Preparation of a Pd/Ni Bimetallic Catalyst and its Application in the Selective Hydrogenation of Phenol

At present, through the coking, gasification and liquefaction of low-rank coal such as lignite and long-flame coal in industry, many low-temperature tar samples containing a high proportion of phenolic compounds can be produced. Notably, phenolic compounds are the main raw materials in the chemical industry and can be used to produce many important materials. In particular, phenolic compounds are 3~4 times more expensive than coal tar. On the basis of the importance and economy of coal tar in the production of phenolic compounds, phenol, a phenolic product of coal tar, was studied. The selective hydrogenation of phenol to cyclohexanone plays an important role in the chemical industry. The performance of phenol hydrogenation is highly correlated with the surface properties of the catalyst carrier, and good carrier selection contributes to excellent catalytic activity and stability, leading to overall process improvement in industrial-scale applications. The diversity of the structure and composition of metal oxides is conducive to the development of high-performance catalysts to promote the selective hydrogenation of phenol. Currently, supported precious metal catalysts have been widely used in the hydrogenation of phenol.
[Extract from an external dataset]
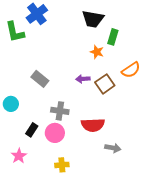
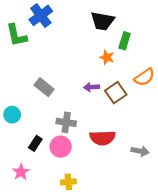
gray arrow: (113, 148) -> (140, 151), moved

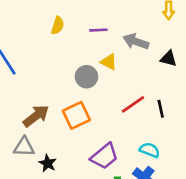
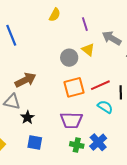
purple line: (98, 30) -> (85, 24), turned 64
orange square: (76, 115) -> (74, 87), moved
cyan semicircle: (150, 150) -> (105, 107), moved
purple trapezoid: (104, 156) -> (71, 120), turned 30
Although Pd-based catalysts have improved, the loss of active sites is still an inherent shortcoming of supported catalysts, and the catalyst cost needs to be further considered. After surface modification of the ZrO2 carrier, ascorbic acid (AA) was used to introduce a second metal to reduce the loading capacity of the precious metal Pd. The effects of adding a second metal (Fe, Co, or Ni) on the catalyst activity, hydrogenation product selectivity and stability during phenol hydrogenation were investigated. The surface physicochemical properties of the bimetallic Pd-X/ZrO2 catalysts were investigated via XRD, XPS, NH3-TPD, H2-TPR and other characterization methods. In addition, to optimize the hydrogenation of phenol, the effects of different solvents on the catalytic performance and selectivity of cyclohexanone were further investigated.